(GIVEN RECORDS)

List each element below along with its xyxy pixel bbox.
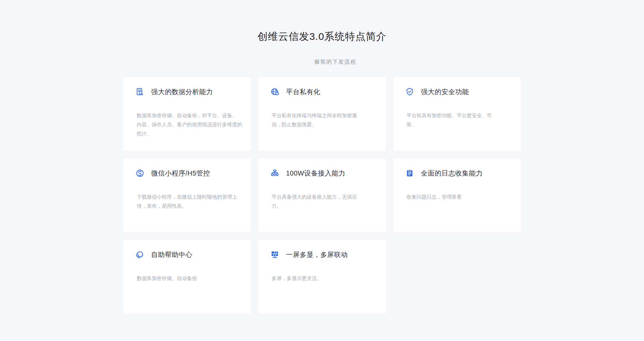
- feature-card-header: 自助帮助中心: [124, 250, 251, 259]
- multi-screen-icon: [270, 250, 279, 259]
- miniprogram-icon: [136, 169, 144, 178]
- feature-card-description: 平台软具有加密功能、平台更安全、可 靠、: [407, 111, 512, 129]
- feature-card-header: 平台私有化: [258, 87, 386, 96]
- page-subtitle: 极简的下发流程: [13, 58, 644, 66]
- feature-card-header: 强大的数据分析能力: [124, 87, 251, 96]
- feature-card-description: 下载微信小程序，在微信上随时随地的管理上 传，发布，易用性高。: [137, 192, 242, 210]
- feature-card: 强大的安全功能平台软具有加密功能、平台更安全、可 靠、: [393, 77, 521, 151]
- feature-card-title: 微信小程序/H5管控: [151, 169, 210, 178]
- feature-card: 微信小程序/H5管控下载微信小程序，在微信上随时随地的管理上 传，发布，易用性高…: [124, 158, 251, 232]
- shield-check-icon: [405, 87, 414, 96]
- feature-card-header: 一屏多显，多屏联动: [258, 250, 386, 259]
- feature-page: 创维云信发3.0系统特点简介 极简的下发流程 强大的数据分析能力数据库加密存储、…: [0, 0, 644, 341]
- feature-card-header: 强大的安全功能: [393, 87, 521, 96]
- feature-card-title: 一屏多显，多屏联动: [286, 250, 348, 259]
- feature-card-description: 平台具备强大的设备接入能力，无惧压 力。: [272, 192, 377, 210]
- document-search-icon: [136, 87, 144, 96]
- feature-card-title: 平台私有化: [286, 87, 321, 96]
- clipboard-log-icon: [405, 169, 414, 178]
- feature-card: 全面的日志收集能力收集问题日志，管理查看: [393, 158, 521, 232]
- page-title: 创维云信发3.0系统特点简介: [0, 29, 644, 44]
- feature-card-title: 全面的日志收集能力: [421, 169, 483, 178]
- feature-card-header: 微信小程序/H5管控: [124, 169, 251, 178]
- feature-card-header: 全面的日志收集能力: [393, 169, 521, 178]
- feature-card-title: 强大的数据分析能力: [151, 87, 213, 96]
- feature-card-description: 数据库加密存储、自动备份: [137, 274, 242, 283]
- feature-card-description: 平台私有化终端与终端之间全程加密通 信，防止数据泄露。: [272, 111, 377, 129]
- feature-card-description: 多屏，多显示更灵活。: [272, 274, 377, 283]
- device-topology-icon: [270, 169, 279, 178]
- feature-card-header: 100W设备接入能力: [258, 169, 386, 178]
- feature-card: 强大的数据分析能力数据库加密存储、自动备份，对平台、设备、 内容、操作人员、客户…: [124, 77, 251, 151]
- feature-card: 自助帮助中心数据库加密存储、自动备份: [124, 240, 251, 314]
- feature-card: 一屏多显，多屏联动多屏，多显示更灵活。: [258, 240, 386, 314]
- feature-card: 平台私有化平台私有化终端与终端之间全程加密通 信，防止数据泄露。: [258, 77, 386, 151]
- feature-card-description: 数据库加密存储、自动备份，对平台、设备、 内容、操作人员、客户的使用情况进行多维…: [137, 111, 242, 138]
- globe-lock-icon: [270, 87, 279, 96]
- headset-icon: [136, 250, 144, 259]
- feature-card-title: 自助帮助中心: [151, 250, 192, 259]
- feature-card-title: 强大的安全功能: [421, 87, 469, 96]
- feature-card-description: 收集问题日志，管理查看: [407, 192, 512, 201]
- feature-card-title: 100W设备接入能力: [286, 169, 345, 178]
- feature-grid: 强大的数据分析能力数据库加密存储、自动备份，对平台、设备、 内容、操作人员、客户…: [124, 77, 521, 314]
- feature-card: 100W设备接入能力平台具备强大的设备接入能力，无惧压 力。: [258, 158, 386, 232]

(End GIVEN RECORDS)

**INSTRUCTIONS TO FOLLOW**
No pictures belong in the copy. Transcribe every entry exactly.

**ANSWER BELOW**
List each element below along with its xyxy pixel bbox.
- feature-card-header: 自助帮助中心: [124, 250, 251, 259]
- multi-screen-icon: [270, 250, 279, 259]
- miniprogram-icon: [136, 169, 144, 178]
- feature-card-description: 平台软具有加密功能、平台更安全、可 靠、: [407, 111, 512, 129]
- feature-card-header: 平台私有化: [258, 87, 386, 96]
- page-subtitle: 极简的下发流程: [13, 58, 644, 66]
- feature-card-header: 强大的数据分析能力: [124, 87, 251, 96]
- feature-card-description: 下载微信小程序，在微信上随时随地的管理上 传，发布，易用性高。: [137, 192, 242, 210]
- feature-card: 强大的安全功能平台软具有加密功能、平台更安全、可 靠、: [393, 77, 521, 151]
- feature-card-title: 微信小程序/H5管控: [151, 169, 210, 178]
- feature-card: 微信小程序/H5管控下载微信小程序，在微信上随时随地的管理上 传，发布，易用性高…: [124, 158, 251, 232]
- shield-check-icon: [405, 87, 414, 96]
- feature-card-header: 一屏多显，多屏联动: [258, 250, 386, 259]
- feature-page: 创维云信发3.0系统特点简介 极简的下发流程 强大的数据分析能力数据库加密存储、…: [0, 0, 644, 341]
- feature-card-header: 强大的安全功能: [393, 87, 521, 96]
- feature-card-title: 一屏多显，多屏联动: [286, 250, 348, 259]
- feature-card-description: 平台具备强大的设备接入能力，无惧压 力。: [272, 192, 377, 210]
- document-search-icon: [136, 87, 144, 96]
- feature-card-title: 平台私有化: [286, 87, 321, 96]
- clipboard-log-icon: [405, 169, 414, 178]
- feature-card: 全面的日志收集能力收集问题日志，管理查看: [393, 158, 521, 232]
- page-title: 创维云信发3.0系统特点简介: [0, 29, 644, 44]
- feature-card-title: 全面的日志收集能力: [421, 169, 483, 178]
- feature-card-header: 微信小程序/H5管控: [124, 169, 251, 178]
- feature-card-header: 全面的日志收集能力: [393, 169, 521, 178]
- feature-card-title: 强大的数据分析能力: [151, 87, 213, 96]
- feature-card-description: 数据库加密存储、自动备份: [137, 274, 242, 283]
- feature-card-description: 平台私有化终端与终端之间全程加密通 信，防止数据泄露。: [272, 111, 377, 129]
- feature-card-description: 多屏，多显示更灵活。: [272, 274, 377, 283]
- device-topology-icon: [270, 169, 279, 178]
- feature-card-header: 100W设备接入能力: [258, 169, 386, 178]
- feature-card: 强大的数据分析能力数据库加密存储、自动备份，对平台、设备、 内容、操作人员、客户…: [124, 77, 251, 151]
- feature-card: 自助帮助中心数据库加密存储、自动备份: [124, 240, 251, 314]
- feature-card: 一屏多显，多屏联动多屏，多显示更灵活。: [258, 240, 386, 314]
- feature-card: 平台私有化平台私有化终端与终端之间全程加密通 信，防止数据泄露。: [258, 77, 386, 151]
- feature-card-description: 数据库加密存储、自动备份，对平台、设备、 内容、操作人员、客户的使用情况进行多维…: [137, 111, 242, 138]
- globe-lock-icon: [270, 87, 279, 96]
- headset-icon: [136, 250, 144, 259]
- feature-card-title: 自助帮助中心: [151, 250, 192, 259]
- feature-card-title: 强大的安全功能: [421, 87, 469, 96]
- feature-card-description: 收集问题日志，管理查看: [407, 192, 512, 201]
- feature-card-title: 100W设备接入能力: [286, 169, 345, 178]
- feature-grid: 强大的数据分析能力数据库加密存储、自动备份，对平台、设备、 内容、操作人员、客户…: [124, 77, 521, 314]
- feature-card: 100W设备接入能力平台具备强大的设备接入能力，无惧压 力。: [258, 158, 386, 232]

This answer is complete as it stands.